From Hops, Harvest and beer to Hopper

For large parties, a round table creates more distance. As several tables are needed, the company is split up into a series of islands. In this case, long picnic tables provide a more satisfactory solution. They can be endlessly extended by sliding them together. Beer festivals, harvest festivals or other large-scale popular festivals are typical occasions when a large number of people sit together at long tables to eat, drink and be merry.

From Hops, Harvest and beer to Hopper

Immersed in the hop culture

Around 2008, designer Dirk Wynants bought a former hop farm in Poperinge and renovated it to live in. He also had a new hop field planted as an act of landscape preservation, a noteworthy achievement given that no one in the area had done this for decades. Eighty-year-olds had to be brought in to give advice, as they were the only people who still knew how it should be done. Dirk Wynants was totally immersed in hop culture when he designed his new picnic table. The two activities became interwoven and the table was given the name Hopper. He discovered that the inclined base structure of his table had the same angle as the slanted poles that supported the hop plants. When seen with the poles of the adapted canopy that he designed especially for Hopper, the similarity is even clearer. 

'Designer beer'

At trade fairs, Hopper is presented against a backdrop of hop fields. The whole Extremis team walks around dressed up as farmers. The atmosphere of Breugelian harvest festivals and hop picking is humorously recreated. These merry theatricals, full of double meanings and exaggerated references, have become a key part of a recognisable communication style that is extremely popular. For Hopper’s launch, he had a ‘designer beer’ brewed from his own hop harvest. It was christened “Tremist”. The designer Nedda El-Asmar came up with a small glass to serve it in. 

For Hopper’s launch, he had a ‘designer beer’ brewed from his own hop harvest.

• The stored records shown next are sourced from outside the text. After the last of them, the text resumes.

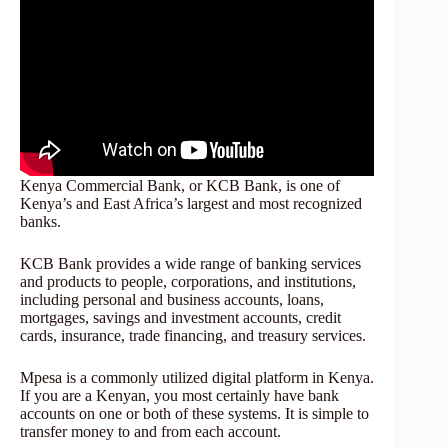
Kenya Commercial Bank, or KCB Bank, is one of
Kenya’s and East Africa’s largest and most recognized
banks.
KCB Bank provides a wide range of banking services
and products to people, corporations, and institutions,
including personal and business accounts, loans,
mortgages, savings and investment accounts, credit
cards, insurance, trade financing, and treasury services.
Mpesa is a commonly utilized digital platform in Kenya.
If you are a Kenyan, you most certainly have bank
accounts on one or both of these systems. It is simple to
transfer money to and from each account.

The story behind the campaign image

In the typical Extremis promotional and campaign images we often learn something about the story behind the creation of a product and the things that inspired it. This helps to highlight a design’s uniqueness. Dirk Wynants himself often features in these images. He poses next to Hopper as an accordion player. Even more remarkable is that his children, parents, friends, neighbours, clients and personnel also appear in his brand’s promotional images. It is a kind of statement. He chooses real people rather than unrealistic models who are too aesthetically perfect. Just as he chooses useful, substantial products rather than overly perfect status symbols.